[Work required]:
Exactly reproduce the entries, dropping any pictures from your copy.

Dataset entries
################

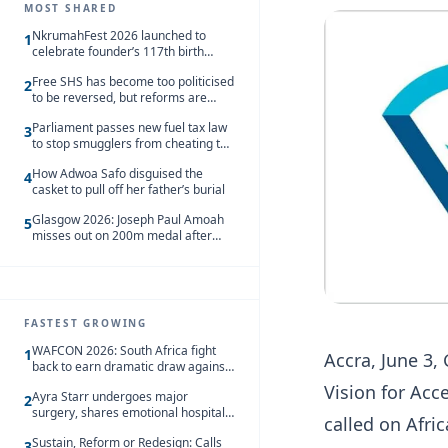
MOST SHARED
NkrumahFest 2026 launched to
1
celebrate founder’s 117th birth
anniversary
Free SHS has become too politicised
2
to be reversed, but reforms are
needed – Kofi Asare
Parliament passes new fuel tax law
3
to stop smugglers from cheating the
system
How Adwoa Safo disguised the
4
casket to pull off her father’s burial
Glasgow 2026: Joseph Paul Amoah
5
misses out on 200m medal after
seventh-place finish
FASTEST GROWING
WAFCON 2026: South Africa fight
1
Accra, June 3,
back to earn dramatic draw against
Côte d’Ivoire
Vision for Ac
Ayra Starr undergoes major
2
surgery, shares emotional hospital
called on Afri
update
Sustain, Reform or Redesign: Calls
3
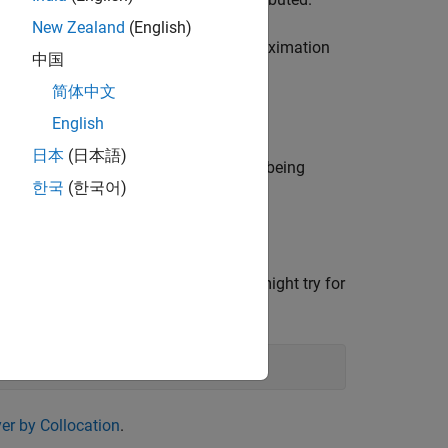
f
New Zealand
(English)
ion of a function
g
whose rough approximation
中国
sible.
简体中文
omial pieces in
.
f
English
日本
(日本語)
at piecewise linear monotone function being
한국
(한국어)
 spline of order
seems uneven, you might try for
k
er by Collocation
.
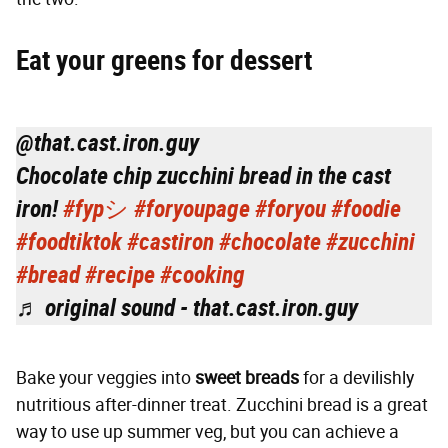
Eat your greens for dessert
@that.cast.iron.guy
Chocolate chip zucchini bread in the cast
iron!
#fypシ
#foryoupage
#foryou
#foodie
#foodtiktok
#castiron
#chocolate
#zucchini
#bread
#recipe
#cooking
♬ original sound - that.cast.iron.guy
Bake your veggies into
sweet breads
for a devilishly
nutritious after-dinner treat. Zucchini bread is a great
way to use up summer veg, but you can achieve a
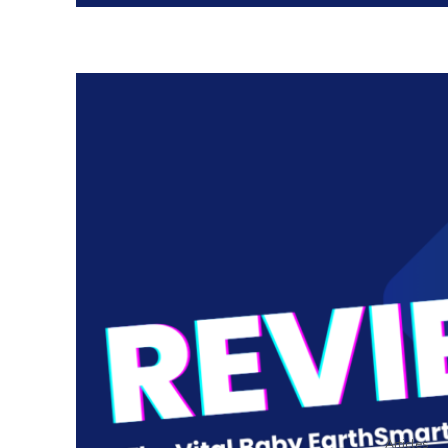
Articles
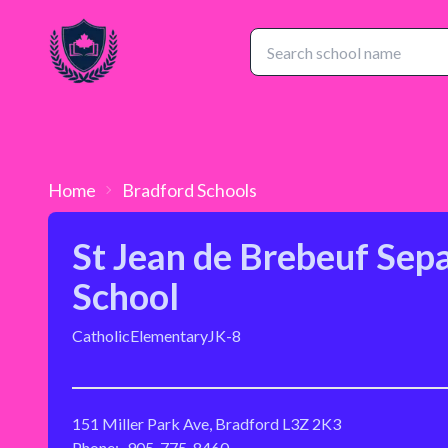
Home
Bradford
Schools
St Jean de Brebeuf Sep
School
Catholic
Elementary
JK-8
151 Miller Park Ave, Bradford L3Z 2K3
Phone:
905-775-8460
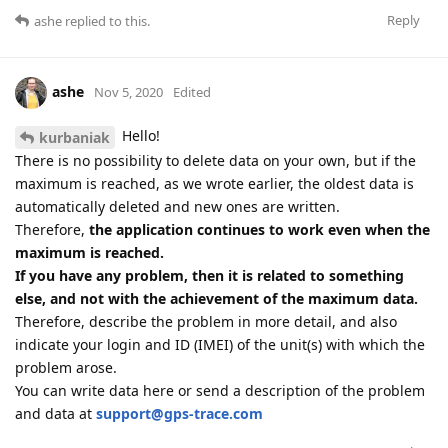
Reply
ashe
replied to this.
ashe
Nov 5, 2020
Edited
Hello!
kurbaniak
There is no possibility to delete data on your own, but if the
maximum is reached, as we wrote earlier, the oldest data is
automatically deleted and new ones are written.
Therefore,
the application continues to work even when the
maximum is reached.
If you have any problem, then it is related to something
else, and not with the achievement of the maximum data.
Therefore, describe the problem in more detail, and also
indicate your login and ID (IMEI) of the unit(s) with which the
problem arose.
You can write data here or send a description of the problem
and data at
support@gps-trace.com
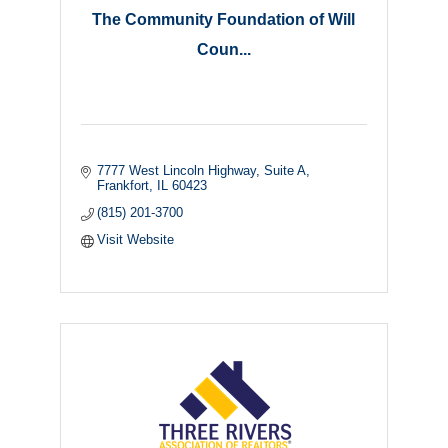
The Community Foundation of Will
Coun...
7777 West Lincoln Highway
Suite A
Frankfort
IL
60423
(815) 201-3700
Visit Website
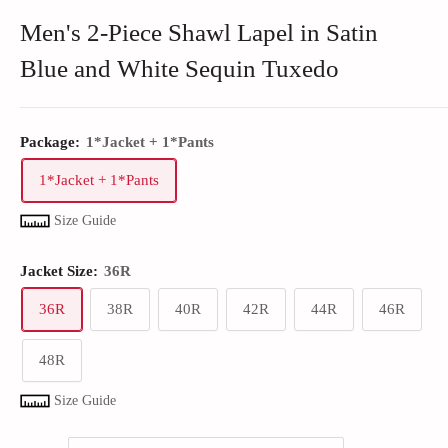
Men's 2-Piece Shawl Lapel in Satin
Blue and White Sequin Tuxedo
Package:
1*Jacket + 1*Pants
1*Jacket + 1*Pants
Size Guide
Jacket Size:
36R
36R
38R
40R
42R
44R
46R
48R
Size Guide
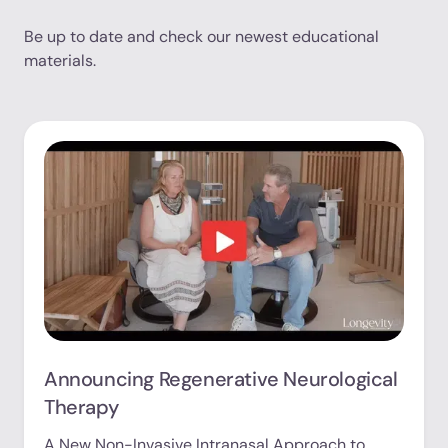
Be up to date and check our newest educational
materials.
Announcing Regenerative Neurological
Therapy
A New Non-Invasive Intranasal Approach to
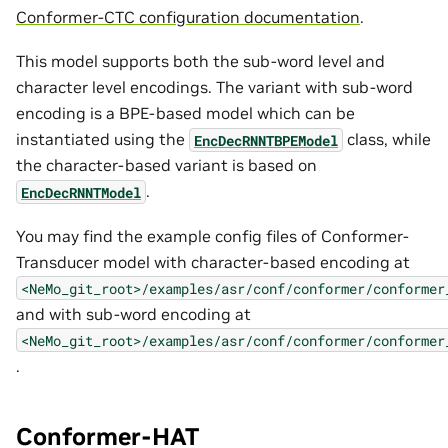
Conformer-CTC configuration documentation
.
This model supports both the sub-word level and
character level encodings. The variant with sub-word
encoding is a BPE-based model which can be
instantiated using the
class, while
EncDecRNNTBPEModel
the character-based variant is based on
.
EncDecRNNTModel
You may find the example config files of Conformer-
Transducer model with character-based encoding at
<NeMo_git_root>/examples/asr/conf/conformer/conformer
and with sub-word encoding at
<NeMo_git_root>/examples/asr/conf/conformer/conformer
.
Conformer-HAT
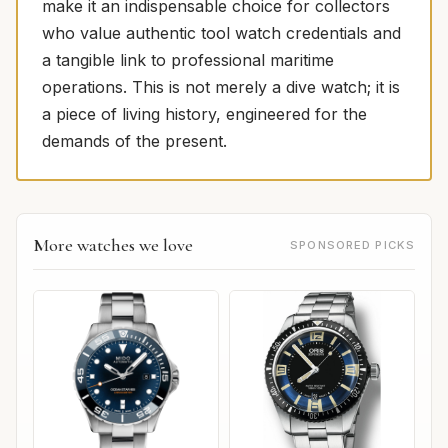
make it an indispensable choice for collectors
who value authentic tool watch credentials and
a tangible link to professional maritime
operations. This is not merely a dive watch; it is
a piece of living history, engineered for the
demands of the present.
More watches we love
SPONSORED PICKS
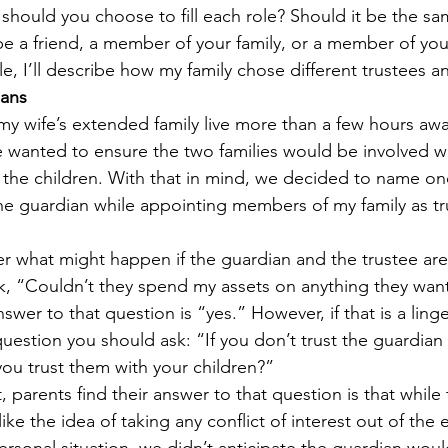
should you choose to fill each role? Should it be the sa
be a friend, a member of your family, or a member of you
e, I’ll describe how my family chose different trustees a
ians
my wife’s extended family live more than a few hours awa
 wanted to ensure the two families would be involved wi
 the children. With that in mind, we decided to name o
the guardian while appointing members of my family as tr
 what might happen if the guardian and the trustee are
k, “Couldn’t they spend my assets on anything they want
wer to that question is “yes.” However, if that is a ling
question you should ask: “If you don’t trust the guardian
u trust them with your children?”
 parents find their answer to that question is that while 
ike the idea of taking any conflict of interest out of the 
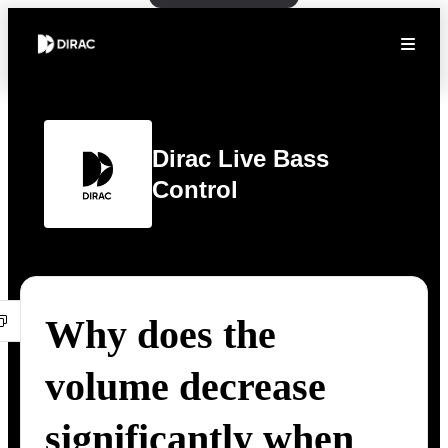
Dirac Live Bass
Control
Why does the
volume decrease
significantly when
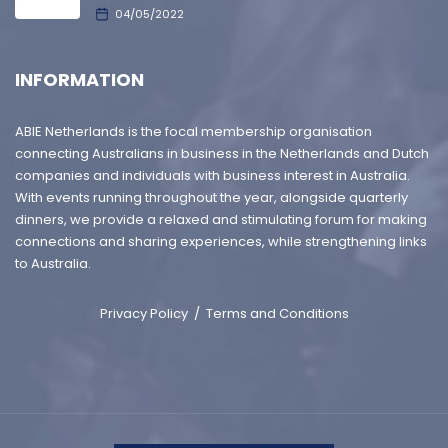
04/05/2022
INFORMATION
ABIE Netherlands is the focal membership organisation
connecting Australians in business in the Netherlands and Dutch
companies and individuals with business interest in Australia.
With events running throughout the year, alongside quarterly
dinners, we provide a relaxed and stimulating forum for making
connections and sharing experiences, while strengthening links
to Australia.
Privacy Policy
/
Terms and Conditions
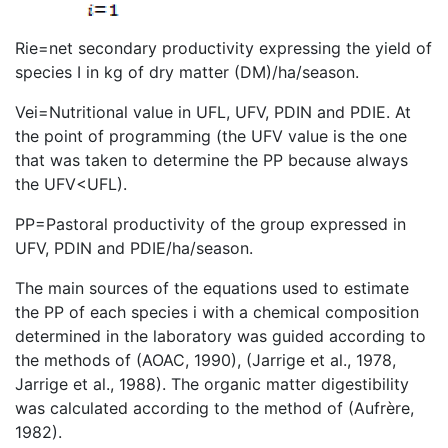
Rie=net secondary productivity expressing the yield of
species I in kg of dry matter (DM)/ha/season.
Vei=Nutritional value in UFL, UFV, PDIN and PDIE. At
the point of programming (the UFV value is the one
that was taken to determine the PP because always
the UFV<UFL).
PP=Pastoral productivity of the group expressed in
UFV, PDIN and PDIE/ha/season.
The main sources of the equations used to estimate
the PP of each species i with a chemical composition
determined in the laboratory was guided according to
the methods of (AOAC, 1990), (Jarrige et al., 1978,
Jarrige et al., 1988). The organic matter digestibility
was calculated according to the method of (Aufrère,
1982).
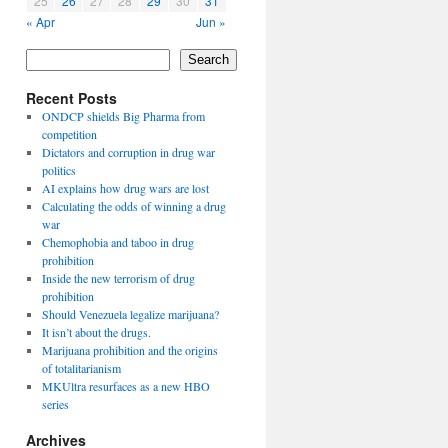
25
26
27
28
29
30
31
« Apr
Jun »
Search
Recent Posts
ONDCP shields Big Pharma from
competition
Dictators and corruption in drug war
politics
AI explains how drug wars are lost
Calculating the odds of winning a drug
war
Chemophobia and taboo in drug
prohibition
Inside the new terrorism of drug
prohibition
Should Venezuela legalize marijuana?
It isn’t about the drugs.
Marijuana prohibition and the origins
of totalitarianism
MKUltra resurfaces as a new HBO
series
Archives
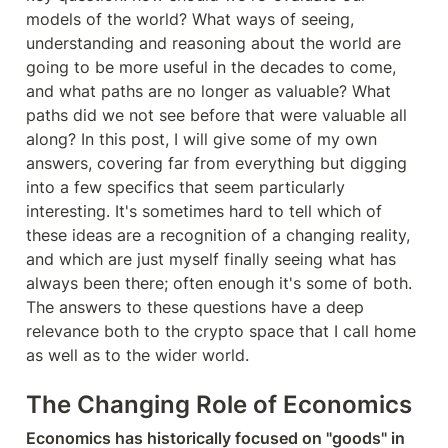
models of the world? What ways of seeing, 
understanding and reasoning about the world are 
going to be more useful in the decades to come, 
and what paths are no longer as valuable? What 
paths did we not see before that were valuable all 
along? In this post, I will give some of my own 
answers, covering far from everything but digging 
into a few specifics that seem particularly 
interesting. It's sometimes hard to tell which of 
these ideas are a recognition of a changing reality, 
and which are just myself finally seeing what has 
always been there; often enough it's some of both. 
The answers to these questions have a deep 
relevance both to the crypto space that I call home 
as well as to the wider world.
The Changing Role of Economics
Economics has historically focused on "goods" in 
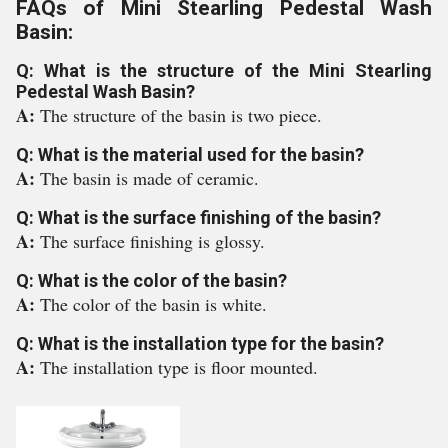
FAQs of Mini Stearling Pedestal Wash
Basin:
Q: What is the structure of the Mini Stearling
Pedestal Wash Basin?
A:
The structure of the basin is two piece.
Q: What is the material used for the basin?
A:
The basin is made of ceramic.
Q: What is the surface finishing of the basin?
A:
The surface finishing is glossy.
Q: What is the color of the basin?
A:
The color of the basin is white.
Q: What is the installation type for the basin?
A:
The installation type is floor mounted.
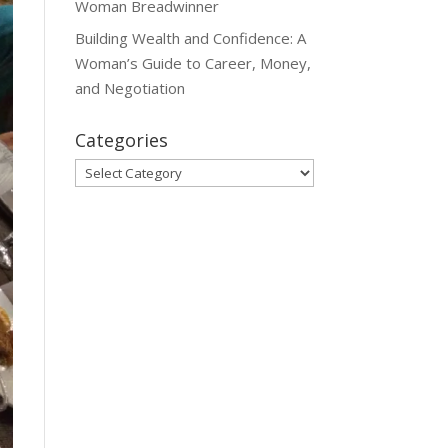
Woman Breadwinner
Building Wealth and Confidence: A
Woman’s Guide to Career, Money,
and Negotiation
Categories
Categories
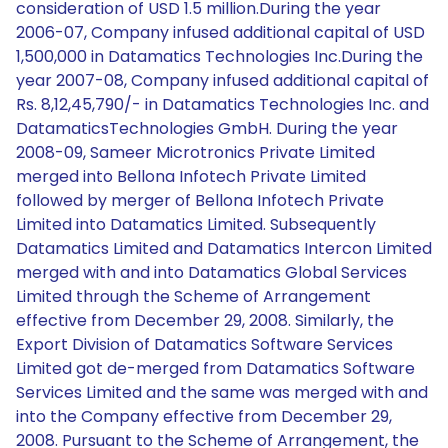
consideration of USD 1.5 million.During the year
2006-07, Company infused additional capital of USD
1,500,000 in Datamatics Technologies Inc.During the
year 2007-08, Company infused additional capital of
Rs. 8,12,45,790/- in Datamatics Technologies Inc. and
DatamaticsTechnologies GmbH. During the year
2008-09, Sameer Microtronics Private Limited
merged into Bellona Infotech Private Limited
followed by merger of Bellona Infotech Private
Limited into Datamatics Limited. Subsequently
Datamatics Limited and Datamatics Intercon Limited
merged with and into Datamatics Global Services
Limited through the Scheme of Arrangement
effective from December 29, 2008. Similarly, the
Export Division of Datamatics Software Services
Limited got de-merged from Datamatics Software
Services Limited and the same was merged with and
into the Company effective from December 29,
2008. Pursuant to the Scheme of Arrangement, the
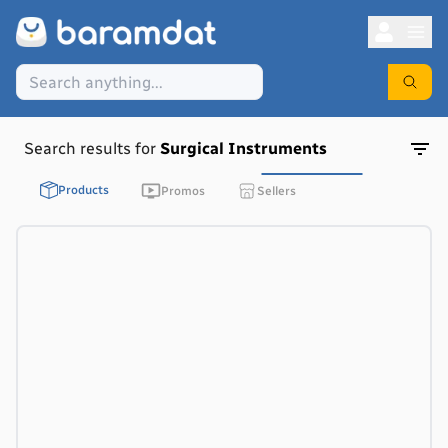
Search results for
Surgical Instruments
Products
Promos
Sellers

################

[Result of this exercise]:
MOST SHARED
NkrumahFest 2026 launched to
1
celebrate founder’s 117th birth
anniversary
Free SHS has become too politicised
2
to be reversed, but reforms are
needed – Kofi Asare
Parliament passes new fuel tax law
3
to stop smugglers from cheating the
system
How Adwoa Safo disguised the
4
casket to pull off her father’s burial
Glasgow 2026: Joseph Paul Amoah
5
misses out on 200m medal after
seventh-place finish
FASTEST GROWING
WAFCON 2026: South Africa fight
1
Accra, June 3,
back to earn dramatic draw against
Côte d’Ivoire
Vision for Ac
Ayra Starr undergoes major
2
surgery, shares emotional hospital
called on Afri
update
Sustain, Reform or Redesign: Calls
3
f
New Zealand
(English)
ion of a function
g
whose rough approximation
中国
sible.
简体中文
omial pieces in
.
f
English
日本
(日本語)
at piecewise linear monotone function being
한국
(한국어)
 spline of order
seems uneven, you might try for
k
er by Collocation
.
Eat your greens for dessert
@that.cast.iron.guy
Chocolate chip zucchini bread in the cast
iron!
#fypシ
#foryoupage
#foryou
#foodie
#foodtiktok
#castiron
#chocolate
#zucchini
#bread
#recipe
#cooking
♬ original sound - that.cast.iron.guy
Bake your veggies into
sweet breads
for a devilishly
nutritious after-dinner treat. Zucchini bread is a great
way to use up summer veg, but you can achieve a
Articles
Home
Bradford
Schools
St Jean de Brebeuf Sep
School
Catholic
Elementary
JK-8
151 Miller Park Ave, Bradford L3Z 2K3
Phone:
905-775-8460
Reply
ashe
replied to this.
ashe
Nov 5, 2020
Edited
Hello!
kurbaniak
There is no possibility to delete data on your own, but if the
maximum is reached, as we wrote earlier, the oldest data is
automatically deleted and new ones are written.
Therefore,
the application continues to work even when the
maximum is reached.
If you have any problem, then it is related to something
else, and not with the achievement of the maximum data.
Therefore, describe the problem in more detail, and also
indicate your login and ID (IMEI) of the unit(s) with which the
problem arose.
You can write data here or send a description of the problem
and data at
support@gps-trace.com
The Community Foundation of Will
Coun...
7777 West Lincoln Highway
Suite A
Frankfort
IL
60423
(815) 201-3700
Visit Website
Men's 2-Piece Shawl Lapel in Satin
Blue and White Sequin Tuxedo
Package:
1*Jacket + 1*Pants
1*Jacket + 1*Pants
Size Guide
Jacket Size:
36R
36R
38R
40R
42R
44R
46R
48R
Size Guide
Be up to date and check our newest educational
materials.
Announcing Regenerative Neurological
Therapy
A New Non-Invasive Intranasal Approach to
Conformer-CTC configuration documentation
.
This model supports both the sub-word level and
character level encodings. The variant with sub-word
encoding is a BPE-based model which can be
instantiated using the
class, while
EncDecRNNTBPEModel
the character-based variant is based on
.
EncDecRNNTModel
You may find the example config files of Conformer-
Transducer model with character-based encoding at
<NeMo_git_root>/examples/asr/conf/conformer/conformer
and with sub-word encoding at
<NeMo_git_root>/examples/asr/conf/conformer/conformer
.
Conformer-HAT
make it an indispensable choice for collectors
who value authentic tool watch credentials and
a tangible link to professional maritime
operations. This is not merely a dive watch; it is
a piece of living history, engineered for the
demands of the present.
More watches we love
SPONSORED PICKS
should you choose to fill each role? Should it be the sa
be a friend, a member of your family, or a member of you
e, I’ll describe how my family chose different trustees a
ians
my wife’s extended family live more than a few hours awa
 wanted to ensure the two families would be involved wi
 the children. With that in mind, we decided to name o
the guardian while appointing members of my family as tr
 what might happen if the guardian and the trustee are
k, “Couldn’t they spend my assets on anything they want
wer to that question is “yes.” However, if that is a ling
question you should ask: “If you don’t trust the guardian
u trust them with your children?”
 parents find their answer to that question is that while 
ike the idea of taking any conflict of interest out of the 
Dirac Live Bass
Control
Why does the
volume decrease
significantly when
04/05/2022
INFORMATION
ABIE Netherlands is the focal membership organisation
connecting Australians in business in the Netherlands and Dutch
companies and individuals with business interest in Australia.
With events running throughout the year, alongside quarterly
dinners, we provide a relaxed and stimulating forum for making
connections and sharing experiences, while strengthening links
to Australia.
Privacy Policy
/
Terms and Conditions
Rie=net secondary productivity expressing the yield of
species I in kg of dry matter (DM)/ha/season.
Vei=Nutritional value in UFL, UFV, PDIN and PDIE. At
the point of programming (the UFV value is the one
that was taken to determine the PP because always
the UFV<UFL).
PP=Pastoral productivity of the group expressed in
UFV, PDIN and PDIE/ha/season.
The main sources of the equations used to estimate
the PP of each species i with a chemical composition
determined in the laboratory was guided according to
the methods of (AOAC, 1990), (Jarrige et al., 1978,
Jarrige et al., 1988). The organic matter digestibility
was calculated according to the method of (Aufrère,
1982).
25
26
27
28
29
30
31
« Apr
Jun »
Search
Recent Posts
ONDCP shields Big Pharma from
competition
Dictators and corruption in drug war
politics
AI explains how drug wars are lost
Calculating the odds of winning a drug
war
Chemophobia and taboo in drug
prohibition
Inside the new terrorism of drug
prohibition
Should Venezuela legalize marijuana?
It isn’t about the drugs.
Marijuana prohibition and the origins
of totalitarianism
MKUltra resurfaces as a new HBO
series
Archives
models of the world? What ways of seeing, 
understanding and reasoning about the world are 
going to be more useful in the decades to come, 
and what paths are no longer as valuable? What 
paths did we not see before that were valuable all 
along? In this post, I will give some of my own 
answers, covering far from everything but digging 
into a few specifics that seem particularly 
interesting. It's sometimes hard to tell which of 
these ideas are a recognition of a changing reality, 
and which are just myself finally seeing what has 
always been there; often enough it's some of both. 
The answers to these questions have a deep 
relevance both to the crypto space that I call home 
as well as to the wider world.
The Changing Role of Economics
Economics has historically focused on "goods" in 
FAQs of Mini Stearling Pedestal Wash
Basin:
Q: What is the structure of the Mini Stearling
Pedestal Wash Basin?
A:
The structure of the basin is two piece.
Q: What is the material used for the basin?
A:
The basin is made of ceramic.
Q: What is the surface finishing of the basin?
A:
The surface finishing is glossy.
Q: What is the color of the basin?
A:
The color of the basin is white.
Q: What is the installation type for the basin?
A:
The installation type is floor mounted.
Woman Breadwinner
Building Wealth and Confidence: A
Woman’s Guide to Career, Money,
and Negotiation
Categories
Categories
consideration of USD 1.5 million.During the year
2006-07, Company infused additional capital of USD
1,500,000 in Datamatics Technologies Inc.During the
year 2007-08, Company infused additional capital of
Rs. 8,12,45,790/- in Datamatics Technologies Inc. and
DatamaticsTechnologies GmbH. During the year
2008-09, Sameer Microtronics Private Limited
merged into Bellona Infotech Private Limited
followed by merger of Bellona Infotech Private
Limited into Datamatics Limited. Subsequently
Datamatics Limited and Datamatics Intercon Limited
merged with and into Datamatics Global Services
Limited through the Scheme of Arrangement
effective from December 29, 2008. Similarly, the
Export Division of Datamatics Software Services
Limited got de-merged from Datamatics Software
Services Limited and the same was merged with and
into the Company effective from December 29,
2008. Pursuant to the Scheme of Arrangement, the
Search results for
Surgical Instruments
Products
Promos
Sellers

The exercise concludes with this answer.